Crowdfunding is a method of raising capital through collective effort of friends, family, customers and individual investors.
This approach taps into the collective efforts of large pool of individuals primarily online via social media and crowdfunding platforms. Apart from raising capital, crowdfunding is also a way to create awareness among the masses and support for a project from the people around you.
Simply put, its means of funding that allows individuals to make their ideas a reality with the power of “Crowd”.
Types of crowdfunding in India
“Coming together is the beginning”, a tagline applies to the emerging Crowdfunding industries in India.
Crowdfunding has exploded new ways to raise funds for start-ups, social sector, real estate, inventions and so on.
In short crowd-funding platforms are proliferating. Very different models are being tried and tested by different players in this sector.
Today in India we have three types of crowd funding: donation and reward based model, lending model and equity based model.
However, traditional venture capital investments, equity based crowd funding, donation based crowd funding and lending based crowd funding is eventually moving out of scope area whereas, reward-based crowd-funding, pre-financing of products, art, music, films, social space, software or scientific research is in-scope.
It is imperative to note here that, equity based crowdfunding is illegal in India.
The prospects of crowdfunding in India
The global crowd-funding industry generated about USD 34.4 billion in 2015.
In India, transaction value in the “Crowd-funding” segment amounts to a meagre USD 6 million in 2017.
Transaction value is expected to show an annual growth rate (CAGR 2017-2021) of 24.8 percent resulting in the total amount of USD 16 million in 2021.
The average funding per campaign in this segment amounts to USD 171.60 in 2017. Also in this segment the number of funding campaigns is expected to amount to 60301 by 2021.
According to Bloomberg, India is second largest internet market with more than 342 million mobile users and online payments options which make it easy to give money.
Not only this population of 1.2 billion with the rising middle class segment is a boon to the power of capital formation necessary for crowd-funding.
Crowdfunding expanding to real estate
Crowdfunding is a new model but with passing time it is covering most of the sectors from social to health.

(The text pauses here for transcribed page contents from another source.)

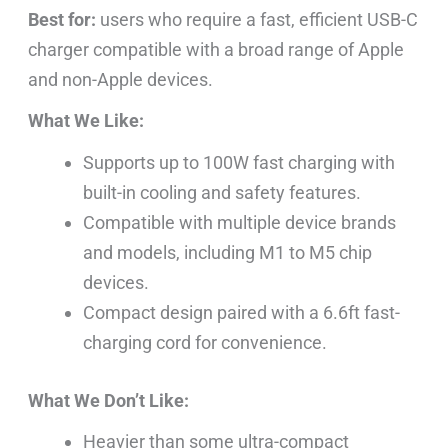
Best for:
users who require a fast, efficient USB-C
charger compatible with a broad range of Apple
and non-Apple devices.
What We Like:
Supports up to 100W fast charging with
built-in cooling and safety features.
Compatible with multiple device brands
and models, including M1 to M5 chip
devices.
Compact design paired with a 6.6ft fast-
charging cord for convenience.
What We Don’t Like:
Heavier than some ultra-compact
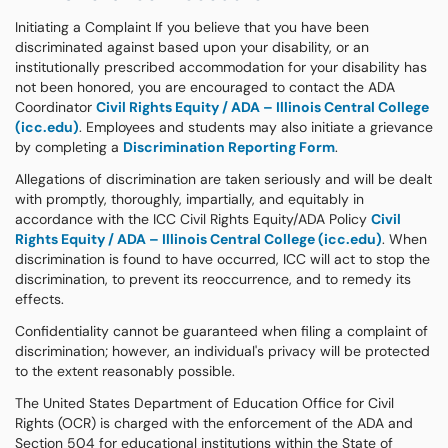
Initiating a Complaint If you believe that you have been
discriminated against based upon your disability, or an
institutionally prescribed accommodation for your disability has
not been honored, you are encouraged to contact the ADA
Coordinator
Civil Rights Equity / ADA – Illinois Central College
(icc.edu)
. Employees and students may also initiate a grievance
by completing a
Discrimination Reporting Form
.
Allegations of discrimination are taken seriously and will be dealt
with promptly, thoroughly, impartially, and equitably in
accordance with the ICC Civil Rights Equity/ADA Policy
Civil
Rights Equity / ADA – Illinois Central College (icc.edu)
. When
discrimination is found to have occurred, ICC will act to stop the
discrimination, to prevent its reoccurrence, and to remedy its
effects.
Confidentiality cannot be guaranteed when filing a complaint of
discrimination; however, an individual's privacy will be protected
to the extent reasonably possible.
The United States Department of Education Office for Civil
Rights (OCR) is charged with the enforcement of the ADA and
Section 504 for educational institutions within the State of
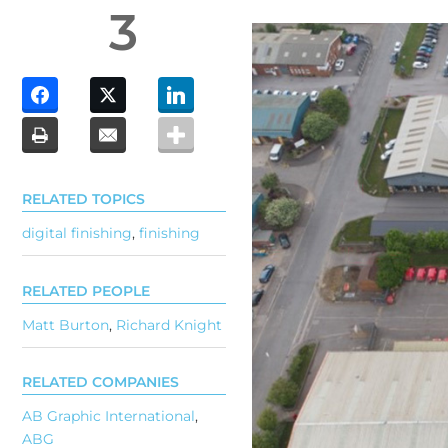
3
RELATED TOPICS
digital finishing
,
finishing
RELATED PEOPLE
Matt Burton
,
Richard Knight
RELATED COMPANIES
AB Graphic International
,
ABG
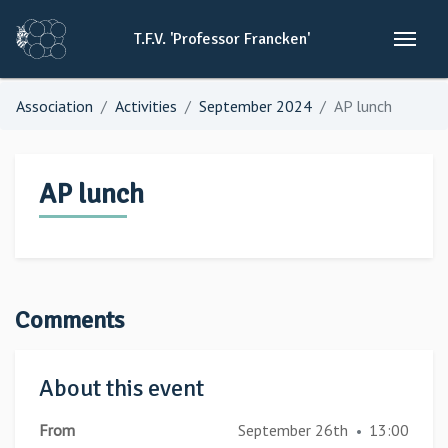
T.F.V.
'Professor
Francken'
Association
Activities
September 2024
AP lunch
AP lunch
Comments
About this event
From
September 26th
13:00
•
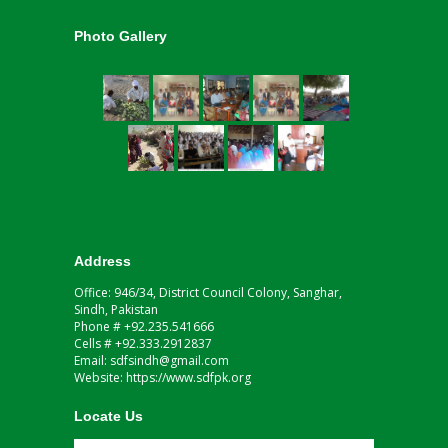
Photo Gallery
Address
Office: 946/34, District Council Colony, Sanghar,
Sindh, Pakistan
Phone # +92.235.541666
Cells # +92.333.2912837
Email: sdfsindh@gmail.com
Website: https://www.sdfpk.org
Locate Us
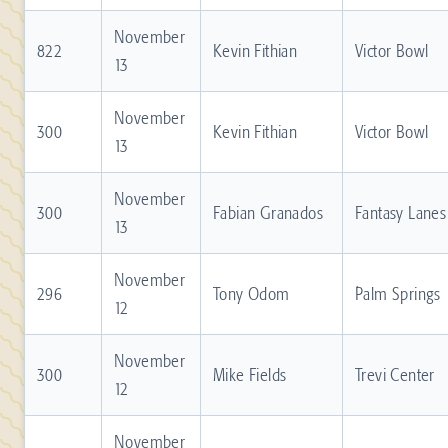
November
822
Kevin Fithian
Victor Bowl
13
November
300
Kevin Fithian
Victor Bowl
13
November
300
Fabian Granados
Fantasy Lanes
13
November
296
Tony Odom
Palm Springs
12
November
300
Mike Fields
Trevi Center
12
November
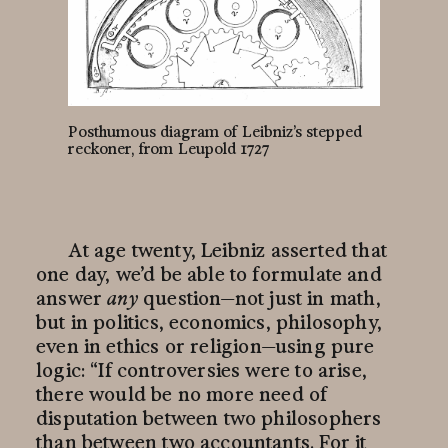
Posthumous diagram of Leibniz’s stepped
reckoner, from Leupold 1727
At age twenty, Leibniz asserted that
one day, we’d be able to formulate and
answer
any
question—
not just in math,
but in politics, economics, philosophy,
even in ethics or
religion—
using pure
logic: “If controversies were to arise,
there would be no more need of
disputation between two philosophers
than between two accountants. For it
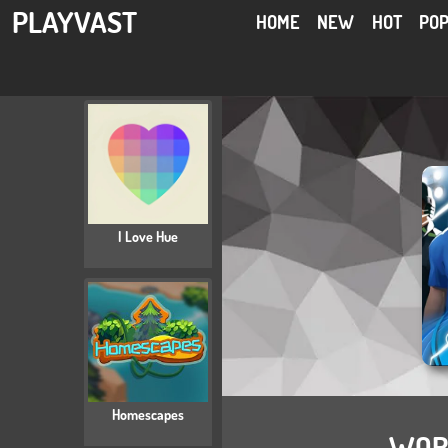
PLAYVAST
HOME
NEW
HOT
PO
I Love Hue
Homescapes
WORL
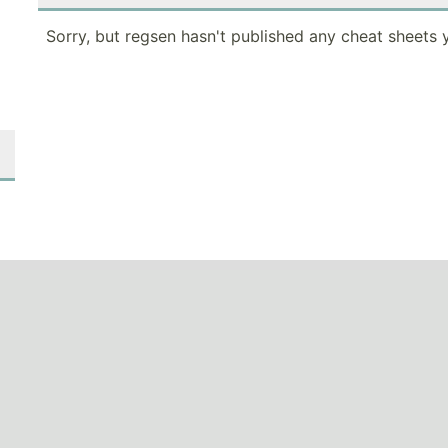
Sorry, but regsen hasn't published any cheat sheets y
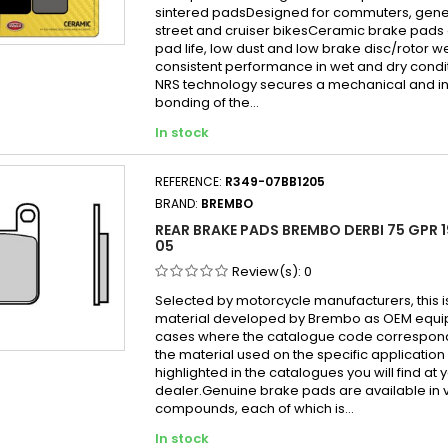
sintered padsDesigned for commuters, gen
street and cruiser bikesCeramic brake pads 
pad life, low dust and low brake disc/rotor w
consistent performance in wet and dry cond
NRS technology secures a mechanical and in
bonding of the...
In stock
REFERENCE:
R349-07BB1205
BRAND:
BREMBO
REAR BRAKE PADS BREMBO DERBI 75 GPR 1
05
Review(s):
0
Selected by motorcycle manufacturers, this i
material developed by Brembo as OEM equi
cases where the catalogue code correspond
the material used on the specific application
highlighted in the catalogues you will find at 
dealer.Genuine brake pads are available in 
compounds, each of which is...
In stock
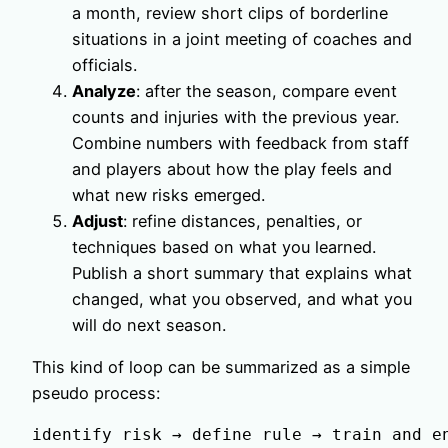
a month, review short clips of borderline
situations in a joint meeting of coaches and
officials.
Analyze
: after the season, compare event
counts and injuries with the previous year.
Combine numbers with feedback from staff
and players about how the play feels and
what new risks emerged.
Adjust
: refine distances, penalties, or
techniques based on what you learned.
Publish a short summary that explains what
changed, what you observed, and what you
will do next season.
This kind of loop can be summarized as a simple
pseudo process:
identify risk → define rule → train and e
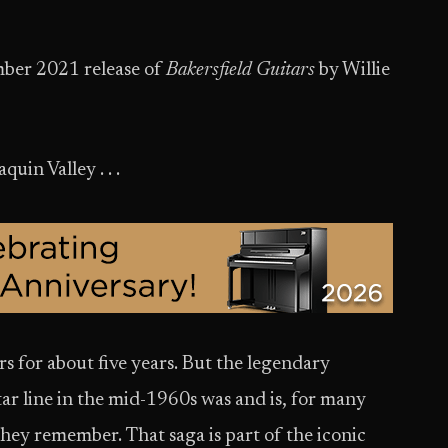
ber 2021 release of
Bakersfield Guitars
by Willie
uin Valley . . .
s for about five years. But the legendary
tar line in the mid-1960s was and is, for many
 they remember. That saga is part of the iconic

That concept has now been carried over to the real estate industry and real estate crowdfunding took off with hundreds of millions of dollars raised in 2015.
The most used method for real estate crowdfunding is “equity crowdfunding” which helps individual become partial owners in distinct properties, allowing them to participate alongside real-estate companies who acquire, redevelop, or build.
Investors invest passively; they don’t have to manage the property and are entitled to a fixed share of profits. The range of fees charged by a platform for this is typically between 0.5-3 percent annually.
Most investors in a crowdfunded real-estate project are professionals – from doctors and lawyers to executives and small-business owners.
For these individuals, real-estate crowdfunding offers the opportunity to participate in the ownership of projects that were previously available chiefly to institutional investors.
It’s now common for a real-estate project to be funded with a combination of a bank loan, funds from the real-estate company itself and investments from both crowdfunded investors and non-crowdfunded investors.
Another type of crowdfunding used for real estate is syndicated debt crowdfunding. This fast growing platform takes some or all of an existing real-estate loan, secured by a deed on the underlying property, and syndicate it out to a network of individual investors at a fixed rate of return.
Less riskier than equity investment, here debt investors are entitled to repayment before equity investors earn a return.
Then we have the platform-issued also known as the “pre-filled” debt crowdfunding where individuals invest in a real-estate-backed loan, but the platform acts as the lender, doing their own diligence and issuing a loan to the borrower, removing the middleman.
Most of these loans are for small and compact homes that the borrower is planning to renovate and resell for a quick profit. Platforms typically charge an annual fee of 0.5 -1.5%.
Clearly, crowdfunding as a concept will gain traction in India in coming years.